- [Data supplied]:
============
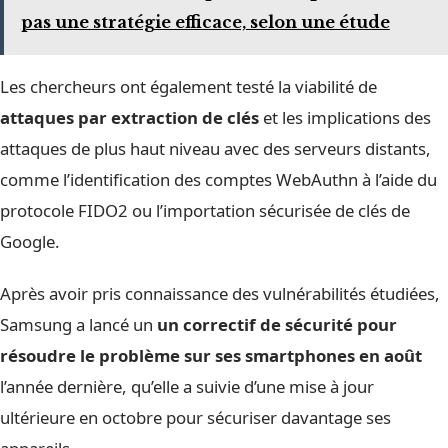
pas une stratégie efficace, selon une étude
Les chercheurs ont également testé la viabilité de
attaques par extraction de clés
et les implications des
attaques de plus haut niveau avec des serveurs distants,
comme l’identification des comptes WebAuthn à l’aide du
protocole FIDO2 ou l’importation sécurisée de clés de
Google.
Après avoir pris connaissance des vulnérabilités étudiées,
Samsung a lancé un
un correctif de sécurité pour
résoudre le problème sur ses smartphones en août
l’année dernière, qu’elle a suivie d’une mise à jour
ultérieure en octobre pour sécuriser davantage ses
============
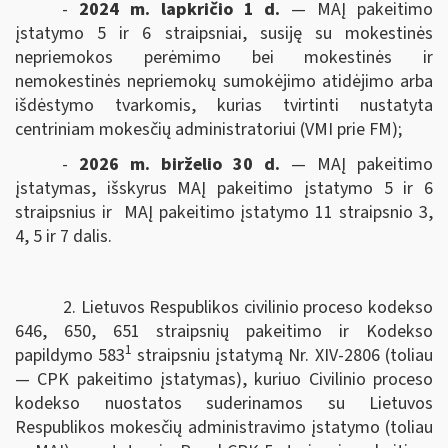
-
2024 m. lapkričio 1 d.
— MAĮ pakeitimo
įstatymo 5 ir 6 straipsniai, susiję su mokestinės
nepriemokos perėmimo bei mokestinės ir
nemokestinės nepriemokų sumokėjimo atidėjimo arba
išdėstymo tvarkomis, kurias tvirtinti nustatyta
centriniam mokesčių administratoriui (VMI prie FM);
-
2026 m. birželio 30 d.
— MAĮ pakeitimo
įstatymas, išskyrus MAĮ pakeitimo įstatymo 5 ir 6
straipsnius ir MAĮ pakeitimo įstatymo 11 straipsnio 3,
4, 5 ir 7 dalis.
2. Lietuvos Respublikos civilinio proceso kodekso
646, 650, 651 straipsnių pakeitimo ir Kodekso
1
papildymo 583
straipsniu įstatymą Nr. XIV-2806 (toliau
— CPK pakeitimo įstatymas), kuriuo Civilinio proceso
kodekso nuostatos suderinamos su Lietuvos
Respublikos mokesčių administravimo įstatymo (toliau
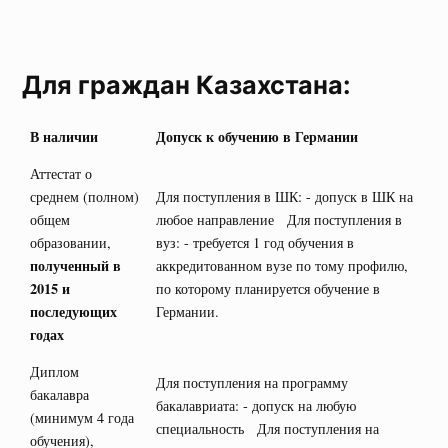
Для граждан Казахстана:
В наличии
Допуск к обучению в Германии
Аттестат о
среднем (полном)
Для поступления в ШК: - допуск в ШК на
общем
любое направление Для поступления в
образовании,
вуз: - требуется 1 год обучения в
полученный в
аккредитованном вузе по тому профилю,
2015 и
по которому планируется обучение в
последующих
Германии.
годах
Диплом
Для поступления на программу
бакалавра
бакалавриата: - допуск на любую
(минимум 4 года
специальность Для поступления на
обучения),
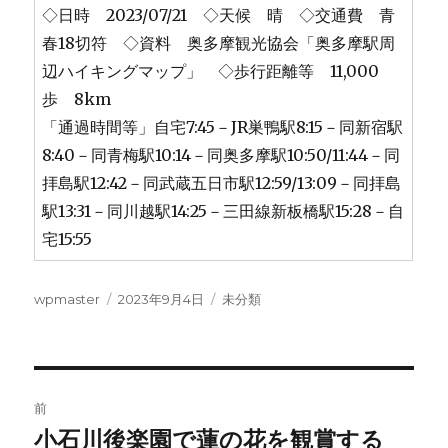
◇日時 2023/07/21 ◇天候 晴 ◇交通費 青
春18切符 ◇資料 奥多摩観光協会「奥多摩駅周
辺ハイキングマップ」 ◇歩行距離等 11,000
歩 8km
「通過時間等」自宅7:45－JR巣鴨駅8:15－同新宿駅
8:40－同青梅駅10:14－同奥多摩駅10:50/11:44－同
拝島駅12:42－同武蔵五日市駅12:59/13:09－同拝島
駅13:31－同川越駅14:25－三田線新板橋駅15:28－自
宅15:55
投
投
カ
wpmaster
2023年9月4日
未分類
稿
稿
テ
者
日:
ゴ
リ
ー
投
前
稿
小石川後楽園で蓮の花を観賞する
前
============
- [Task to carry out]: Report how many lines of the entries above contain "Respublikos", and give no other output.

- [Expected answer]: 2